MCJJ10“I had two friends who passed away last year and it hurt me deeply. It was all because of gun violence and gangs and since then I think I wanted something to change,” said Xitlali Avila, 16, from John Hancock High School.

Charlie Beltran, recently released from the Juvenile Temporary Detention Center shared, “I was part of the juvenile justice system, so I know what it’s like to be in it and it’s not a pleasant thing. I’m here to share my experience and make things a little better.”

“My father was in jail my whole life and it kind of affected me. I want to help make the transition better for teens [who are] like my father, like how to deal with peer pressure on the streets and things,” said Anthony Buford, student at Harold Washington College.

It was the conviction and passion of youth leaders like Lali, Charlie, and Anthony on Mikva’s Juvenile Justice Council (JJC) that led to the creation of, an app that provides a pipeline to juvenile record expungement by linking qualified youth to pro bono lawyers who will help them through the legal process to erase their records. The group of 16 youth leaders worked all through the summer to figure out what makes previous offenders so vulnerable to falling back into the system and how can they address these problems.
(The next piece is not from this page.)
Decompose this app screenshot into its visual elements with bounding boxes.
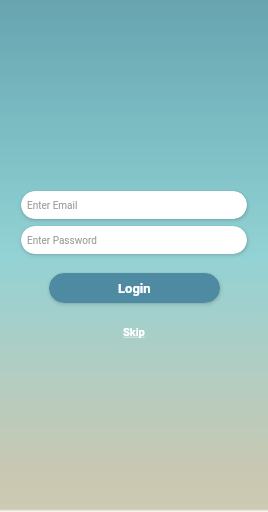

The group reflected on their own experiences, interviewed fellow youth in detention centers, and consulted academic research to figure out that among the factors affecting recidivism, lack of job opportunities was of major importance. They discovered that businesses and employers were not willing to hire someone with a criminal record. Experts and officials told the youth leaders that many youth actually do qualify to have their records erased if they follow through with the often confusing expungement process, but the sad reality was that the vast majority of youth don’t seek expungement. In fact, youth leaders found out that in 2012, 25,000 youth were arrested (added to their RAP sheets) but only 70 youth got their records expunged, less than one tenth of 1%.

JJC youth leaders began working on how to make the expungement process accessible and less intimidating to teens so that they could get their records sealed and enter the job market and college application process without any barriers. The idea of an app seemed almost too simple, yet it was one that everyone agreed on.

They advertised their idea using social media, spoke about it with Cook County Board President Toni Preckwinkle and Executive Director of the Juvenile Advisory Council, Juliana Stratton. They rallied other partners such as Project Nia to join their cause and connected with tech guru Dan O’Neil of Smart Chicago to help them convert their vision into something tangible. Very soon, JJC was in conversation coder, Cathy Deng, to create this tech tool that could benefit thousands.

This was a big achievement for the group and for teens who didn’t know the first thing about getting their records expunged. Since its launch in January 2014, the web app has had over 8000 hits and has started the expungement process for over 150 individuals. We’re very proud of their success!